= Task instructions =
Reproduce the records below exactly; the images should not appear.

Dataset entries
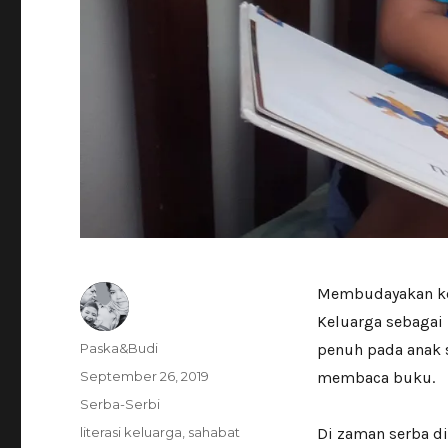
Membudayakan keb
Keluarga sebagai
Author
Paska&Budi
penuh pada anak 
Posted
September 26, 2019
membaca buku.
on
Categories
Serba-Serbi
Tags
literasi keluarga
,
sahabat
Di zaman serba d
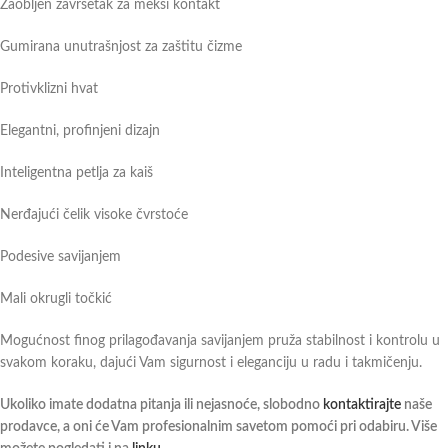
Zaobljen završetak za mekši kontakt
Gumirana unutrašnjost za zaštitu čizme
Protivklizni hvat
Elegantni, profinjeni dizajn
Inteligentna petlja za kaiš
Nerđajući čelik visoke čvrstoće
Podesive savijanjem
Mali okrugli točkić
Mogućnost finog prilagođavanja savijanjem pruža stabilnost i kontrolu u
svakom koraku, dajući Vam sigurnost i eleganciju u radu i takmičenju.
Ukoliko imate dodatna pitanja ili nejasnoće, slobodno
kontaktirajte
naše
prodavce, a oni će Vam profesionalnim savetom pomoći pri odabiru. Više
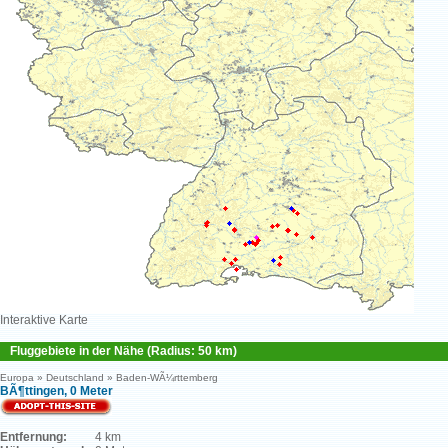
Interaktive Karte
Fluggebiete in der Nähe (Radius: 50 km)
Europa » Deutschland » Baden-WÃ¼rttemberg
BÃ¶ttingen, 0 Meter
Entfernung:
4 km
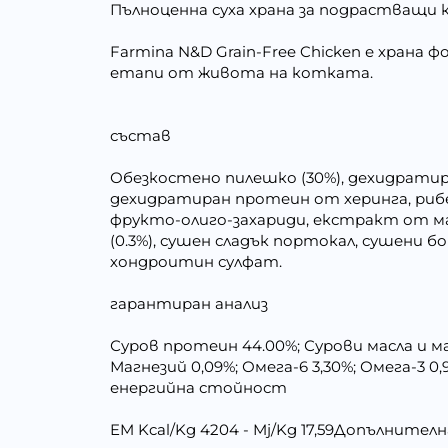
Пълноценна суха храна за подрастващи 
Farmina N&D Grain-Free Chicken е храна
етапи от живота на котката.
състав
Обезкостено пилешко (30%), дехидратира
дехидратиран протеин от херинга, рибен
фрукто-олиго-захариди, екстракт от мая 
(0.3%), сушен сладък портокал, сушени б
хондроитин сулфат.
гарантиран анализ
Суров протеин 44.00%; Сурови масла и маз
Магнезий 0,09%; Омега-6 3,30%; Омега-3 0
енергийна стойност
EM Kcal/Kg 4204 - Mj/Kg 17,59Допълните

= Output of the exercise =
Membudayakan keb
Keluarga sebagai
Author
Paska&Budi
penuh pada anak 
Posted
September 26, 2019
membaca buku.
on
Categories
Serba-Serbi
Tags
literasi keluarga
,
sahabat
Di zaman serba d
Zaobljen završetak za mekši kontakt
Gumirana unutrašnjost za zaštitu čizme
Protivklizni hvat
Elegantni, profinjeni dizajn
Inteligentna petlja za kaiš
Nerđajući čelik visoke čvrstoće
Podesive savijanjem
Mali okrugli točkić
Mogućnost finog prilagođavanja savijanjem pruža stabilnost i kontrolu u
svakom koraku, dajući Vam sigurnost i eleganciju u radu i takmičenju.
Ukoliko imate dodatna pitanja ili nejasnoće, slobodno
kontaktirajte
naše
prodavce, a oni će Vam profesionalnim savetom pomoći pri odabiru. Više
Interaktive Karte
Fluggebiete in der Nähe (Radius: 50 km)
Europa » Deutschland » Baden-WÃ¼rttemberg
BÃ¶ttingen, 0 Meter
Entfernung:
4 km
Пълноценна суха храна за подрастващи 
Farmina N&D Grain-Free Chicken е храна
етапи от живота на котката.
състав
Обезкостено пилешко (30%), дехидратира
дехидратиран протеин от херинга, рибен
фрукто-олиго-захариди, екстракт от мая 
(0.3%), сушен сладък портокал, сушени б
хондроитин сулфат.
гарантиран анализ
Суров протеин 44.00%; Сурови масла и маз
Магнезий 0,09%; Омега-6 3,30%; Омега-3 0
енергийна стойност
EM Kcal/Kg 4204 - Mj/Kg 17,59Допълните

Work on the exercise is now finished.